04 February 2008

The Seven-Year Itch

The Seven-Year Itch
The Seven-Year Itch is a comedy directed by Billy Wilder, starring Marilyn Monroe and Tom Ewell. Like all 20th Century Fox productions of the period (the mid-1950s), it was filmed in CinemaScope. Wilder would later direct Monroe in his fantastic Some Like It Hot.

Ewell plays Richard Sherman, a New York publisher whose wife and son go on holiday for the summer. Monroe's un-named character sub-let's the apartment above Sherman's, and he fantasises about seducing her while his wife is away. In the earlier play of the same name, they do have an affair, though in the toned-down film version he is only unfaithful in his imagination. (Some of the fantasy sequences are parodies of popular films, such as From Here To Eternity.)

At the start, the premise is laboured a bit too much, with repeated emphasis on Sherman's regular office job and normal marriage, and several references to the New York wives who apparently all go on summer vacations without their husbands. It seems a bit strained, as if it were attempting to normalise an unrealistic scenario.

There's a bit too much of Ewell, who narrates the story and appears in every scene, though when Monroe appears she is sensational.

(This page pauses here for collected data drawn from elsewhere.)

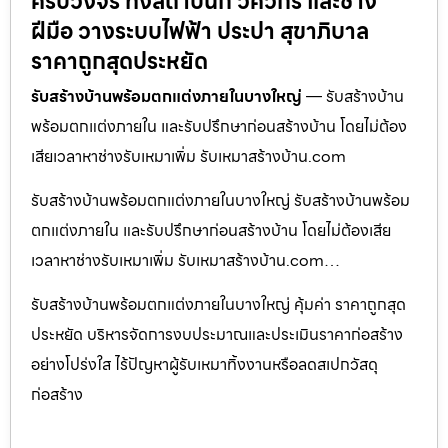
ครบวงจร ทั้งสถาปนิก วิศวกร และช่าง
ฝีมือ วางระบบไฟฟ้า ประปา สุขาภิบาล
ราคาถูกสุดประหยัด
รับสร้างบ้านพร้อมตกแต่งภายในบางใหญ่
— รับสร้างบ้าน
พร้อมตกแต่งภายใน และรับปรึกษาก่อนสร้างบ้าน โดยไม่ต้อง
เสียเวลาหาช่างรับเหมาเพิ่ม รับเหมาสร้างบ้าน.com
รับสร้างบ้านพร้อมตกแต่งภายในบางใหญ่ รับสร้างบ้านพร้อม
ตกแต่งภายใน และรับปรึกษาก่อนสร้างบ้าน โดยไม่ต้องเสีย
เวลาหาช่างรับเหมาเพิ่ม รับเหมาสร้างบ้าน.com…
รับสร้างบ้านพร้อมตกแต่งภายในบางใหญ่ คุ้มค่า ราคาถูกสุด
ประหยัด บริหารจัดการงบประมาณและประเมินราคาก่อสร้าง
อย่างโปร่งใส ไร้ปัญหาผู้รับเหมาทิ้งงานหรือลดสเปกวัสดุ
ก่อสร้าง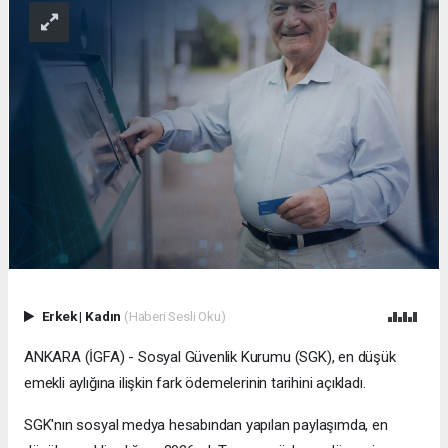
Erkek
|
Kadın
(Haberi Sesli Oku)
ANKARA (İGFA) - Sosyal Güvenlik Kurumu (SGK), en düşük
emekli aylığına ilişkin fark ödemelerinin tarihini açıkladı.
SGK'nın sosyal medya hesabından yapılan paylaşımda, en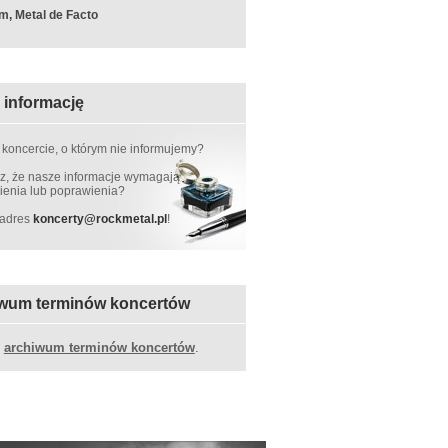
m, Metal de Facto
 informację
 koncercie, o którym nie informujemy?
, że nasze informacje wymagają
ienia lub poprawienia?
 adres
koncerty
@
rockmetal.pl
!
wum terminów koncertów
z
archiwum terminów koncertów
.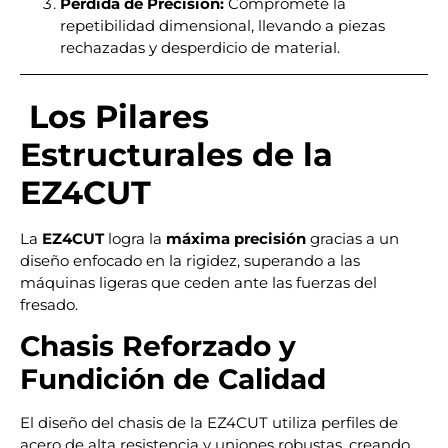
Pérdida de Precisión:
Compromete la
repetibilidad dimensional, llevando a piezas
rechazadas y desperdicio de material.
Los Pilares
Estructurales de la
EZ4CUT
La
EZ4CUT
logra la
máxima precisión
gracias a un
diseño enfocado en la rigidez, superando a las
máquinas ligeras que ceden ante las fuerzas del
fresado.
Chasis Reforzado y
Fundición de Calidad
El diseño del chasis de la EZ4CUT utiliza perfiles de
acero de alta resistencia y uniones robustas, creando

She has some great lines, such as recognising classical music because "there's no vocal". This film also contains Monroe's most famous scene: standing over a subway grating, her skirt billowing above her waist. (A similar scene was filmed by George S Flemming and Edwin S Porter for What Happened On 23rd Street in 1901.)

A nude photograph of Monroe had been published by Playboy the year before the film was released, and in an interesting parallel, Monroe's character had also previously posed for a cheesecake photo. In an even more blatant in-joke, Sherman, discussing Monroe's character, says "Maybe it's Marilyn Monroe"!